Né à Montrouge en 1926, mort en 1994, le Pr Jérôme Lejeune est l’un des pères de la génétique moderne : c’est lui qui découvre en 1959 le chromosome surnuméraire responsable de la trisomie 21. Médecin par vocation, il consacre sa vie à ses patients qu’il appelait « les pauvres parmi les pauvres ». Paul VI le nomme à l’Académie pontificale des sciences ; son amitié avec saint Jean-Paul II est à l’origine de la création de l’Académie pontificale pour la Vie. Déclaré Vénérable par décret du 21 janvier 2021, il est aujourd’hui sur le chemin de la béatification.
Léon XIV a tenu à rappeler, dès l’ouverture de son discours, la définition que Lejeune donnait lui-même de son métier :
« La médecine, c’est la haine de la maladie et l’amour du malade. »
Le « racisme chromosomique » : la prophétie de Lejeune
Très tôt, Lejeune comprend que sa propre découverte va être retournée contre les personnes trisomiques. Plutôt que d’ouvrir la voie à des traitements, le diagnostic prénatal devient le préalable d’une élimination systématique. Le pape rappelle que le généticien n’a alors pas hésité à se faire « leur avocat, dénonçant la transgression du serment d’Hippocrate et ce nouvel eugénisme, qu’il qualifiait de “racisme chromosomique” ». Léon XIV qualifie expressément ces interventions de « prises de parole prophétiques ».

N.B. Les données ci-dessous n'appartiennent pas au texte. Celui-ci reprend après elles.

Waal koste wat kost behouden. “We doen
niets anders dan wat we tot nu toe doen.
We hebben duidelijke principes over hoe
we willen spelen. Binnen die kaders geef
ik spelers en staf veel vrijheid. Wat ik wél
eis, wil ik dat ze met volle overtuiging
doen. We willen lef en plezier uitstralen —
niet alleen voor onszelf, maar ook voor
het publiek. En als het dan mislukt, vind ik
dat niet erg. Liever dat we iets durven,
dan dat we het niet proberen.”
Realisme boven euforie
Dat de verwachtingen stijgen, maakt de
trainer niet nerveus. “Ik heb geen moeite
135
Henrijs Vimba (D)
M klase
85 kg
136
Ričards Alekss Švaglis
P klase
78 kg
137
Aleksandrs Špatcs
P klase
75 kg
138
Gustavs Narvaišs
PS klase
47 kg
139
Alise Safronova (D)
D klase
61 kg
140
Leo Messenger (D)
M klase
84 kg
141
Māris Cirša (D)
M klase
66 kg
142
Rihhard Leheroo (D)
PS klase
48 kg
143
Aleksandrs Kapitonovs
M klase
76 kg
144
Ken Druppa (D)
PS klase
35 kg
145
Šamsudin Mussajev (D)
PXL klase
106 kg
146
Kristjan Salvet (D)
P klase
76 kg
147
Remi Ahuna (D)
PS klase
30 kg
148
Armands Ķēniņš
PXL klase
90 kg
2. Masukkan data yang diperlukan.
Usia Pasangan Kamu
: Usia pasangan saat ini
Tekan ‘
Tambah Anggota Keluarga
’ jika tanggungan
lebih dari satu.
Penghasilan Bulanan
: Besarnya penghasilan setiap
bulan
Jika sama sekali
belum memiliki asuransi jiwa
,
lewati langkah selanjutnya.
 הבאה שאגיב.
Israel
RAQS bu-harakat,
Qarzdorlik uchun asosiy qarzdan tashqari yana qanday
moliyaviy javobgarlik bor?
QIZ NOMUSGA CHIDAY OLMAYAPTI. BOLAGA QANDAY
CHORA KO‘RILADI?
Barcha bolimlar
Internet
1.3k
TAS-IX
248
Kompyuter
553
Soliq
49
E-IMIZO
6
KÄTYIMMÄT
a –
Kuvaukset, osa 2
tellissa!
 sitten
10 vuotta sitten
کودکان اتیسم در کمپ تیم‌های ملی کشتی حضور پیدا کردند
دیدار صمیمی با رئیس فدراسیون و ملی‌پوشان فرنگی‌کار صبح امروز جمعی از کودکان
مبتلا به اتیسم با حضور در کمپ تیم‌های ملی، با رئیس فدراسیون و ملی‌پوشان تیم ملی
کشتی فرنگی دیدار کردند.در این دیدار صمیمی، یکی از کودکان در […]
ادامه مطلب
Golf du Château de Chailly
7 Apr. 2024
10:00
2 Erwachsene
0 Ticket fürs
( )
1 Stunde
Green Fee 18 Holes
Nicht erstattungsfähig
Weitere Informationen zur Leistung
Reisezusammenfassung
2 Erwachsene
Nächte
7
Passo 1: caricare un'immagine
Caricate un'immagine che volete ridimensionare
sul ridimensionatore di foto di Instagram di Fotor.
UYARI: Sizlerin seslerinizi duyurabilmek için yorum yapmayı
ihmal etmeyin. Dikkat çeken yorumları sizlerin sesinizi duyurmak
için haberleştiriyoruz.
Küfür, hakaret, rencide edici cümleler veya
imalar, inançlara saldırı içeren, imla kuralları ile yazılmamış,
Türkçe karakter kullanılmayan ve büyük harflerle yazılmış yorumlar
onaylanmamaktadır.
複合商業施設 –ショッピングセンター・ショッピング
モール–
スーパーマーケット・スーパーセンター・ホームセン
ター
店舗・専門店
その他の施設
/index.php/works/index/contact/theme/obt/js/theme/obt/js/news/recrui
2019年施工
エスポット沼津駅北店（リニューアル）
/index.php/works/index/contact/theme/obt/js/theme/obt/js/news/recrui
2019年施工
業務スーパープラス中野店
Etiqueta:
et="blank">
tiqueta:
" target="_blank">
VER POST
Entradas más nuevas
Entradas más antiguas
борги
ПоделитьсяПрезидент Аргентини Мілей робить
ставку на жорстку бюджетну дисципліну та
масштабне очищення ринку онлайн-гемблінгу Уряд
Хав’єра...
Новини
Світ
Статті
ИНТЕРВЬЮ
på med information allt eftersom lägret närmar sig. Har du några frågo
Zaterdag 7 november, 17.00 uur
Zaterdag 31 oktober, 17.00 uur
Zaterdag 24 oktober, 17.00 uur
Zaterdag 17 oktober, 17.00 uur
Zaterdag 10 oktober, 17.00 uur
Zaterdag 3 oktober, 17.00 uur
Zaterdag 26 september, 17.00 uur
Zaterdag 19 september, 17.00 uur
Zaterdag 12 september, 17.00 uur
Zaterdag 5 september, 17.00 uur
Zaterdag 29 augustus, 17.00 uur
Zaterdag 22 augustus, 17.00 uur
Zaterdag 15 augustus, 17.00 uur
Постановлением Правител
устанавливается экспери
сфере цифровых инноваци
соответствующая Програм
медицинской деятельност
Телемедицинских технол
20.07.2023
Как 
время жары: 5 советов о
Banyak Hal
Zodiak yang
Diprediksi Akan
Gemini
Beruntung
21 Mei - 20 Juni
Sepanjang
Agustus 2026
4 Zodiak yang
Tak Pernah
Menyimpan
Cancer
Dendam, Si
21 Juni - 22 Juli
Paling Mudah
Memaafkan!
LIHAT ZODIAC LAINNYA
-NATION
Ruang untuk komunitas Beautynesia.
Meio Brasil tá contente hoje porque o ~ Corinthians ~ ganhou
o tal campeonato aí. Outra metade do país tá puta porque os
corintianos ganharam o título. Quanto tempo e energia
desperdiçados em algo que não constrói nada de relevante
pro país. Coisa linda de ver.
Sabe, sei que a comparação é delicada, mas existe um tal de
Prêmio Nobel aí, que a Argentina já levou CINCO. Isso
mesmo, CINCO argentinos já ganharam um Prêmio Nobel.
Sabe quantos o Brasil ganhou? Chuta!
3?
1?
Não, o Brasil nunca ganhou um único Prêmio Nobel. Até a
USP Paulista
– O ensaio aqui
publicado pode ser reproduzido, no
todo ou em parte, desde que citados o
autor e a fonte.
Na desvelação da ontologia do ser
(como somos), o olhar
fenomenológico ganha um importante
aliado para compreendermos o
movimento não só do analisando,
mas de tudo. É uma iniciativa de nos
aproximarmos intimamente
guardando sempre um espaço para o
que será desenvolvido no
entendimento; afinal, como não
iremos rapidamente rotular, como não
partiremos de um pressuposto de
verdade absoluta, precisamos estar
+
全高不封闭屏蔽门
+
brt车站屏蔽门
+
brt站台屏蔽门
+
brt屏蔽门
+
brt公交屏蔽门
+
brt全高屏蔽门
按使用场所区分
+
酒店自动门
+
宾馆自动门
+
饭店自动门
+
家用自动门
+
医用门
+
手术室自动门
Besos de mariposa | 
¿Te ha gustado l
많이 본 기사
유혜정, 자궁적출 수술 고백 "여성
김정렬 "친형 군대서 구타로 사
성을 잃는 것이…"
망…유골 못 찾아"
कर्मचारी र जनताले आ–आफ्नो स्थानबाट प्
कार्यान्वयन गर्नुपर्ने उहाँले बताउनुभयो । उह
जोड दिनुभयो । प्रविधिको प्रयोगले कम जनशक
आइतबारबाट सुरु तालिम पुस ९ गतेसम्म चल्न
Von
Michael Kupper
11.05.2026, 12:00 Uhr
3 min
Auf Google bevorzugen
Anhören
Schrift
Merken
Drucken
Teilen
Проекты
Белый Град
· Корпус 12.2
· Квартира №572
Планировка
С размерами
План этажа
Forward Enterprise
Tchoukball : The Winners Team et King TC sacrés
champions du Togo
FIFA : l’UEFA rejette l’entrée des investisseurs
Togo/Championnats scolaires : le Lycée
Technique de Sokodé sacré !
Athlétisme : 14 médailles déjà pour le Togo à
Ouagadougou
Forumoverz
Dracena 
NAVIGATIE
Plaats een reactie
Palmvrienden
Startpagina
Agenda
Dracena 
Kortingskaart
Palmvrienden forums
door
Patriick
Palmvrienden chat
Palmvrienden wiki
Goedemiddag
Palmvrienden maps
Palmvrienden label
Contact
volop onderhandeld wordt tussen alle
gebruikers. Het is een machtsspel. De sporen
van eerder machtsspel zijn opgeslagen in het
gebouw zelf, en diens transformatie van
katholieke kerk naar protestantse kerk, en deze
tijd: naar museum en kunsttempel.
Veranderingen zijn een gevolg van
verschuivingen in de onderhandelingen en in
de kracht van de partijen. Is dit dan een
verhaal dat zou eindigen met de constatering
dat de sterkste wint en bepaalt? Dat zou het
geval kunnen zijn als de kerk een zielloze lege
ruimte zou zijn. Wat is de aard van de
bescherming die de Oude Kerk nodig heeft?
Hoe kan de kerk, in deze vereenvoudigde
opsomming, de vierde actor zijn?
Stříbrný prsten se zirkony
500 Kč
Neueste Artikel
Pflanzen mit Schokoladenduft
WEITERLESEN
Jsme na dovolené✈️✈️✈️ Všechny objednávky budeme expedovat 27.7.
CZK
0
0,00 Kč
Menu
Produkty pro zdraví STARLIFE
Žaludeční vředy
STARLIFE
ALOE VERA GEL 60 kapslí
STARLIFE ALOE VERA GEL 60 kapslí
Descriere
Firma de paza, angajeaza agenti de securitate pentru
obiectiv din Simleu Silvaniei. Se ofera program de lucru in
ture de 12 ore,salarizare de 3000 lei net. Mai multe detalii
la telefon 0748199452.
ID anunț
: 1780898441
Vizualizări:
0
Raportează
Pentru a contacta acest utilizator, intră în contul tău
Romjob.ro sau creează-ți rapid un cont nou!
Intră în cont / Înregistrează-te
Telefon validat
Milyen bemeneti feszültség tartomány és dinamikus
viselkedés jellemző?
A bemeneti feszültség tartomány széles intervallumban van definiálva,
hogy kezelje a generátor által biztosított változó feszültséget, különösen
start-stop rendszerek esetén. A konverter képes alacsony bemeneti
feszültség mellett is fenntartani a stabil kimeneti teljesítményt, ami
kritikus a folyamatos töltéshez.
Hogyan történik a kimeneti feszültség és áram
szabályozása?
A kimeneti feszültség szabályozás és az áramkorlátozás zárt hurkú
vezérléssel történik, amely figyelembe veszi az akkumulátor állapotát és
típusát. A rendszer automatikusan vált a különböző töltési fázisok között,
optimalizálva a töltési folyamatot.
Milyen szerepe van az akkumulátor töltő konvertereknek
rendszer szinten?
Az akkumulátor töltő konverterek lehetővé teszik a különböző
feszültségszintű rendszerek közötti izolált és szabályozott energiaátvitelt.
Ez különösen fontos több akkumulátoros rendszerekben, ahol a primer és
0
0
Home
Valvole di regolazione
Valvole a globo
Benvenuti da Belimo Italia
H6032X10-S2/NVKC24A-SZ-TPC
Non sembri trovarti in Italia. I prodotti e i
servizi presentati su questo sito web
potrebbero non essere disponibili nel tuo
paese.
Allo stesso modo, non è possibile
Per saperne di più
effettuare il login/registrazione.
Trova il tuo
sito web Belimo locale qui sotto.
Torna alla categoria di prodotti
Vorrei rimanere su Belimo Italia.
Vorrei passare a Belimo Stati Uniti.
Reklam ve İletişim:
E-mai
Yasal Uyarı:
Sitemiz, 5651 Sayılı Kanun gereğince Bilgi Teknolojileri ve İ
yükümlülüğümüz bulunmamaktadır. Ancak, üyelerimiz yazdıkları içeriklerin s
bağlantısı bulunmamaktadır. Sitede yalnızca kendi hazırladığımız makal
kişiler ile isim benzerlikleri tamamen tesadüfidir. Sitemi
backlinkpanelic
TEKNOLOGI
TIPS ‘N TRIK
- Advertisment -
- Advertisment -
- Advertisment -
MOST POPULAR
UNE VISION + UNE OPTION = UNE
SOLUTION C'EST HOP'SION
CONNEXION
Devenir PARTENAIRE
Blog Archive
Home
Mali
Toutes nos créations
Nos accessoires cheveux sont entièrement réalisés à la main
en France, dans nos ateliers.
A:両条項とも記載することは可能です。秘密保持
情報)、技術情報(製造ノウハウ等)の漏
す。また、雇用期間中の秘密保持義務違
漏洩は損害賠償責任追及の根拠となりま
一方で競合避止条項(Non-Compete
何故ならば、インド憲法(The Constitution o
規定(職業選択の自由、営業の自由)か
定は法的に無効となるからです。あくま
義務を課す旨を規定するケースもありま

Pour Lejeune comme pour le pape, cette défense ne repose pas seulement sur un argument médical ou sur une indignation morale : elle s’enracine dans « l’inviolable dignité [de la personne humaine] qui a son origine dans l’acte créateur de Dieu ». Le combat coûtera cher au généticien : malmené dans certains milieux scientifiques, Lejeune paya de sa carrière son refus de servir une science sans conscience.
En France, trente ans après sa mort, sa prophétie s’est malheureusement concrétisée dans une statistique glaçante : 96 % des enfants diagnostiqués trisomiques in utero n’ont pas le droit de naître. La généralisation du dépistage prénatal non invasif (DPNI), au lieu de s’accompagner d’un accueil renouvelé du handicap, a achevé d’installer une élimination quasi systématique. C’est cette dérive très précise, que Lejeune avait annoncée dès les années 1970, que Léon XIV reprend aujourd’hui à son compte.
Quand la technique se retourne contre la médecine
Dans son discours, le pape a fait directement écho à l’encyclique Magnifica humanitas, en s’interrogeant sur la place de la technique.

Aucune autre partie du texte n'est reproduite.